Progressing to the cloud typically starts with front office Software-as-a-Service applications, new native cloud application development and some front-office functions, and arguably most important of all, evidence that it works for the organisation.

That includes tracking new analytics outcomes – i.e. derived measurable results brought about by the use of data and analytics in decision making – as well as associating those results with the underlying data, analytics, algorithms and decisions that contributed to each success. For example, Revolut, a digital bank with over 8 million customers worldwide is able to streamline decision-making processes with queries that run 100x faster. Those working with data must be able to make this correlation between analytics and business success clear to the whole business – particularly in such a fiercely competitive landscape. Only then can the power of data be fully understood to those who haven’t got the skills required to deal with or leverage data, while simplifying how instrumental it is to underlying commercial success.

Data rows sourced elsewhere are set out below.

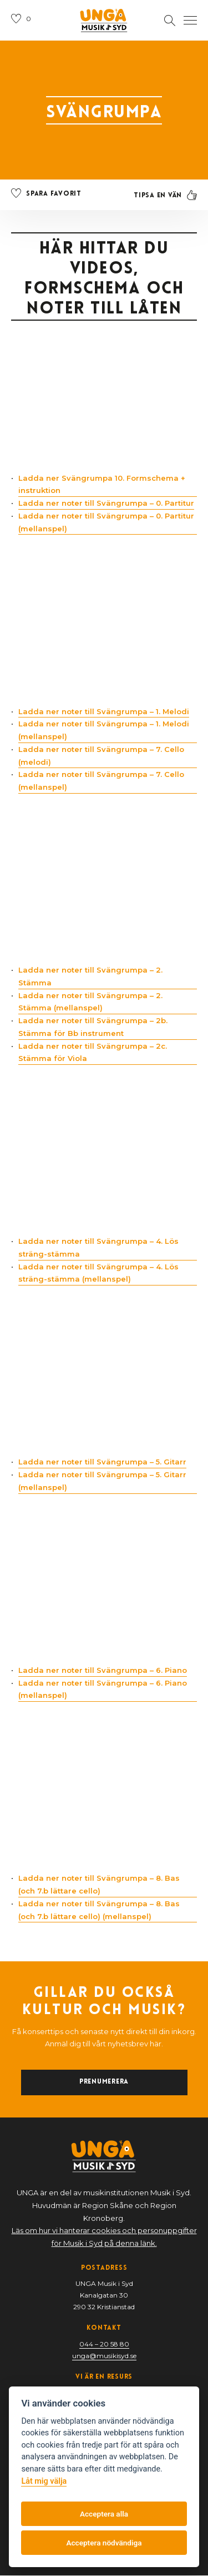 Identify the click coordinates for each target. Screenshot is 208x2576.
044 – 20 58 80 (104, 2344)
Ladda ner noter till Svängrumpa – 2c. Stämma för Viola (92, 1052)
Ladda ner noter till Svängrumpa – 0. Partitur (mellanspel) (106, 522)
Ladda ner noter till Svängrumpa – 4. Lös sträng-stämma (98, 1248)
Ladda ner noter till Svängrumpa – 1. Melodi (103, 711)
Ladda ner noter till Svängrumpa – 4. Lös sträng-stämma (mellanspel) (98, 1273)
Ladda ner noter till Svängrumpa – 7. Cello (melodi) (101, 755)
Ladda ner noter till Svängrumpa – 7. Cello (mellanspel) (101, 781)
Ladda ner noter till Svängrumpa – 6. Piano (102, 1670)
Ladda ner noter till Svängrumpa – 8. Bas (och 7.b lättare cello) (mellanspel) (99, 1910)
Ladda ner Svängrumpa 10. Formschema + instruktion (101, 484)
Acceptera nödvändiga (103, 2542)
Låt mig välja (44, 2481)
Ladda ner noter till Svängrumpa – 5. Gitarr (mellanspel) (102, 1481)
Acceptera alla (104, 2513)
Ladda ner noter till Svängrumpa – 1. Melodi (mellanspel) (103, 730)
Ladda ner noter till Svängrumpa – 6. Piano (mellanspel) (102, 1689)
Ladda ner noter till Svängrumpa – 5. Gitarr (102, 1462)
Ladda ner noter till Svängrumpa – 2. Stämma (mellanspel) (90, 1002)
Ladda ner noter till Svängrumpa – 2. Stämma (90, 977)
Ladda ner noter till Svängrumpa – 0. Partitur (106, 503)
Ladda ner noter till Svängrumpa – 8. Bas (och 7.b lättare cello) (99, 1885)
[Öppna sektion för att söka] (169, 20)
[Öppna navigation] (190, 20)
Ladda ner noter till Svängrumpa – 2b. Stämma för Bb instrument (93, 1027)
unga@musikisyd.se (104, 2356)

Before you’re out of the starting blocks

Building a hybrid cloud architecture suited to the needs of your organisation can take time, and within financial services, requires businesses to integrate systems with multiple technologies in the long term progressively. As part of this, it’s essential to consider that there are significant regulatory implications of cloud adoption within the financial sector.

For example, these companies must ensure that they can transition from the cloud back to their own data centres if required by the regulator. Other important issues that impact decision making around hybrid cloud include how personal information is stored, how it is used, dependence on third-party providers and security of cloud infrastructure. These are issues that are all vital during design and architecture stages of hybrid cloud infrastructures, and in an industry that continues to evolve in line with the ongoing pace of change, must be taken into account in all stages of the Digital Transformation process.

Many organisations overcome these regulatory hurdles by using scalable public clouds for dynamic workloads, allowing them to store more sensitive workloads in the private cloud, on-premises data centre or mainframe application. In practice, this means that things like marketing or sales apps can be found in the public cloud, while more sensitive services that the bank supplies, such as financial or customer-related information like balance enquiries, are stored on either a private cloud or on-premises application.

Freeing you to be ambitious with your data

Hybrid cloud is a necessity for financial services companies seeking greater business agility, especially for those operating in such arduous data environments.

In a space like financial services, businesses can’t afford not to adapt. The rate of change is driven by customers’ appetite for more straightforward and quicker services, available 24/7. In this context, the case for the hybrid cloud is simple; it’s an enabler and supporter of digital business transformation, helping businesses prepare for an uncertain future.

Moreover, that future could also be exciting when it comes to the liberation of data. In an exciting twist, the utilisation of cloud-based platforms has given financial services firms a unique training ground that allows them to experiment with the best ways in which to deploy emerging technologies – from chatbots to Blockchain-based data stores. The latter could prove valuable to financial services firms as Blockchain is designed to store transactions forever while preventing data from ever being altered, creating a trustworthy environment where small transactional data can be stored. That grounding – based firmly within a hybrid strategy – means that businesses won’t be left to play catch up, but can instead lead the charge to an ambitious, data-led future where the possibilities are endless.